Stay in a room overlooking the Hokonui Pioneer Park at the Heartland Hotel Croydon before heading 15km northwest to Mandeville, home to another cultural quarter of sorts. Enjoy a meal at Miss Cocoa Coffee and shop the beautiful homewares at the café and neighbouring store Money for Wine.
A Tiger Moth plane on the Croydon Aviation Heritage Centre’s airfield.
If you need a bigger boost than a coffee, a ride in the restored Tiger Moth plane at the Croydon Aviation Heritage museum next door will fuel you with adrenaline. With the workshop restoring aircrafts for international clients, you’re in safe hands as you fly over the majestic Hokonui Hills.

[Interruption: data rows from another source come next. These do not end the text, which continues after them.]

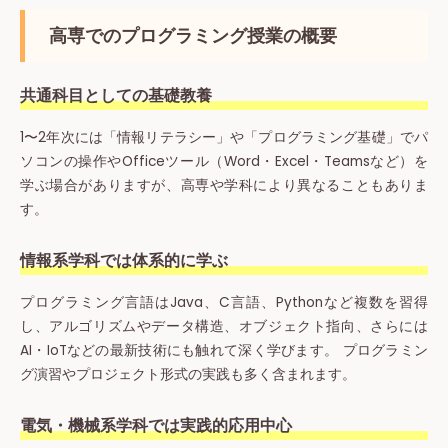
高専でのプログラミング授業の概要
共通科目としての基礎教養
1〜2年次には「情報リテラシー」や「プログラミング基礎」でパ
ソコンの操作やOfficeツール（Word・Excel・Teamsなど）を
学ぶ場合がありますが、高専や学科により異なることもありま
す。
情報系学科では体系的に学ぶ
プログラミング言語はJava、C言語、Pythonなど複数を習得
し、アルゴリズムやデータ構造、オブジェクト指向、さらには
AI・IoTなどの最新技術にも触れて深く学びます。 プログラミン
グ演習やプロジェクト形式の実践も多く含まれます。
電気・機械系学科では実践的応用中心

Steps to the top of Orepuki’s Monkey Island.
Learn more about the Foveaux Strait, and how hardy European and Māori settlers made this place home, at Riverton’s Te Hikoi Southern Journey museum. A picturesque port and beach town to the west of Invercargill, Riverton is a great place to relax before checking out the rest of the area, including the aptly named Cosy Nook cove and Monkey Island in Orepuki.

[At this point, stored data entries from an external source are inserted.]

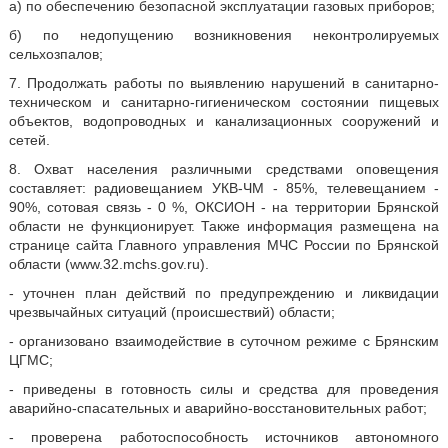
а) по обеспечению безопасной эксплуатации газовых приборов;
б) по недопущению возникновения неконтролируемых
сельхозпалов;
7. Продолжать работы по выявлению нарушений в санитарно-
техническом и санитарно-гигиеническом состоянии пищевых
объектов, водопроводных и канализационных сооружений и
сетей.
8. Охват населения различными средствами оповещения
составляет: радиовещанием УКВ-ЧМ - 85%, телевещанием -
90%, сотовая связь - 0 %, ОКСИОН - на территории Брянской
области не функционирует. Также информация размещена на
странице сайта Главного управления МЧС России по Брянской
области (www.32.mchs.gov.ru).
- уточнен план действий по предупреждению и ликвидации
чрезвычайных ситуаций (происшествий) области;
- организовано взаимодействие в суточном режиме с Брянским
ЦГМС;
- приведены в готовность силы и средства для проведения
аварийно-спасательных и аварийно-восстановительных работ;
- проверена работоспособность источников автономного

A feast at Bluff's Oyster Cove restaurant and bar, where you can look out for fishing boats and wildlife.
Once a year this salty seaside town attracts foodies from all over the world with their fresh seafood at Bluff Oyster & food festival (roughly 30,000 oysters were devoured by a crowd of 4,500 people at the most recent event). Despite temperatures being less than welcoming in May, the charm of locals, who organise the festival, makes it one of the most enjoyable and talked about events in the country. Next year it will be held on May 26. Make sure you book accommodation well in advance.

The Catlins

The Catlins' Cathedral Caves at Waipati Beach
To the east, a sparkling blue and green jewel in Southland’s crown is The Catlins. It’s a large area to cover but, benefiting from long daylight hours in the summer, there is plenty of time to explore.
Over an hour’s drive from Gore is Nugget Point. Wind past quintessential Kiwi ‘cribs’, many of which are holiday homes available to rent, to the start of a short walk to the Lighthouse. Spot the fur seal colony below the cliffs and marvel at the rocky islets scattered below the daring lookout deck.
A view of the historic petrified forest at Curio Bay.
It’s worth pulling over to see the McLean Falls, Lake Wilkie, Cathedral Caves and Curio Bay’s petrified forest and penguins. Plan to stop at the colourful Catlins Cafe or food-truck-meets-mini-art-world The Lost Gypsy Gallery in Owaka, as well as the Niagara Falls Cafe based in Niagara’s quaint old school house.
Whichever road you turn down, they’ll be something special waiting in Southland.